The Tennessee Supreme Court has ruled that the three-year statute of limitation applies for emotional distess claims arising out of injury to property "inspired by fraud, malice or like motives."
The Trial Court and Court of Appeals affirmed dismissal of the claim for emotional injuries because the lawsuit was not filed within one year. The TSC reversed on this issue, holding that "[t]he gravamen of the Whaleys’ complaint is that the defendants’ actions injured their property, and the damages they sought for emotional distress were “damages aris[ing] wholly as a result of the injury to plaintiffs’ property and not as a result of anything personally done to them.” In other words, the Whaleys’ “claim” for damages for emotional distress was merely an element of their overall claim for damages for the injury to their property and not a stand-alone cause of action. Consequently, the three-year property tort statute of limitations applies, and the intermediate court erred in holding that the one-year personal injury statute of limitations barred the Whaleys’ claim for damages for emotional distress."

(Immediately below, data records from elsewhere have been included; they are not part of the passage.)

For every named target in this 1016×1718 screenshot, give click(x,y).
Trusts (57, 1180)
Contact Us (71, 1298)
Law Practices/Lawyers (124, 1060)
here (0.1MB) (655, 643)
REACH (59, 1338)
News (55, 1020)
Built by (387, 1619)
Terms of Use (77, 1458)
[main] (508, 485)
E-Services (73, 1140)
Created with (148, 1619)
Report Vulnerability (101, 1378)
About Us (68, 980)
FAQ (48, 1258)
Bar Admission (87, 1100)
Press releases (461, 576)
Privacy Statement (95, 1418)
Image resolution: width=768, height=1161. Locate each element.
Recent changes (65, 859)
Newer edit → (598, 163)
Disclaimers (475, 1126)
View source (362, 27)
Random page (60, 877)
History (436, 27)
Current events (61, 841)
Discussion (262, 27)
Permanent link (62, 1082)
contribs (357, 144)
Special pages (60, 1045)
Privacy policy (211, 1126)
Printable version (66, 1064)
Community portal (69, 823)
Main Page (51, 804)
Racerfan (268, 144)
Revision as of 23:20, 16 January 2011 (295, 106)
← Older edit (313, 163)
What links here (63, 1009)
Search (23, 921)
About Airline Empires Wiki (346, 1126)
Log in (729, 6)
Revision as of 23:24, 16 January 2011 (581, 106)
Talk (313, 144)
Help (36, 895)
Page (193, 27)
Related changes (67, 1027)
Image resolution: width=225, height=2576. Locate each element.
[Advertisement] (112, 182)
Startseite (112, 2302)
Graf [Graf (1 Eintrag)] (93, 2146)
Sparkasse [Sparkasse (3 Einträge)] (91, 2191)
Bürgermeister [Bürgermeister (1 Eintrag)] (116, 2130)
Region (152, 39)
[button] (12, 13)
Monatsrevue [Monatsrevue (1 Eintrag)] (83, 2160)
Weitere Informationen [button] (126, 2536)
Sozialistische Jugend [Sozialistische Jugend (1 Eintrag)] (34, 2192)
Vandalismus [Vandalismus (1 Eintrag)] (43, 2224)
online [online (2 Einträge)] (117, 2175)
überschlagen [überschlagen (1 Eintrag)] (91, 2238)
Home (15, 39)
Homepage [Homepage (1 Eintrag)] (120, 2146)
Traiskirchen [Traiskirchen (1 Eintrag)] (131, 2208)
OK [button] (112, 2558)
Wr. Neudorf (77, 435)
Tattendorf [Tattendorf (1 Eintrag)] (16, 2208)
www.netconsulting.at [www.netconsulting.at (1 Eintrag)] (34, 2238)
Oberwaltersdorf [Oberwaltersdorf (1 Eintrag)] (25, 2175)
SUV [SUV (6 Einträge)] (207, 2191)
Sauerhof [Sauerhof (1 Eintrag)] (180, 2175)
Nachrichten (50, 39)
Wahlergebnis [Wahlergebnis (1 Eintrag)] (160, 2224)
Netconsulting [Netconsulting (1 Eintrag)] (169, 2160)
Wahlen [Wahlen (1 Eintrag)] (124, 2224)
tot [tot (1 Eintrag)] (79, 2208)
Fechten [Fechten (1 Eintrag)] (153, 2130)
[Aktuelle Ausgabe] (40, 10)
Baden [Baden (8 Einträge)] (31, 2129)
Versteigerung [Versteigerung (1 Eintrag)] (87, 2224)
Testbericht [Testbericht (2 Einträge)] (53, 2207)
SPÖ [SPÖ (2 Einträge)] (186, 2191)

Turning to another issue, the Court also held that "the Defendants’ violation of the Shelby County subdivision regulation does not warrant the application of the doctrine of negligence per se." The Court agreed with the Court of Appeals on this issue, and adopted this language from the opinion of the lower appellate court: "these subdivision regulations were enacted largely for reasons related to quality of life, among them, assuring adequate public facilities for residents, minimizing pollution, providing for orderly layout and use of land, protecting the value of land, preventing overcrowding, and assuring effective traffic circulation. The harm alleged by the Whaleys is not a harm the regulations were designed to prevent, but rather, it is an accidental consequence of a [regulation] enacted to prevent other harms to the community and its residents that could be caused by the unregulated subdivision of land."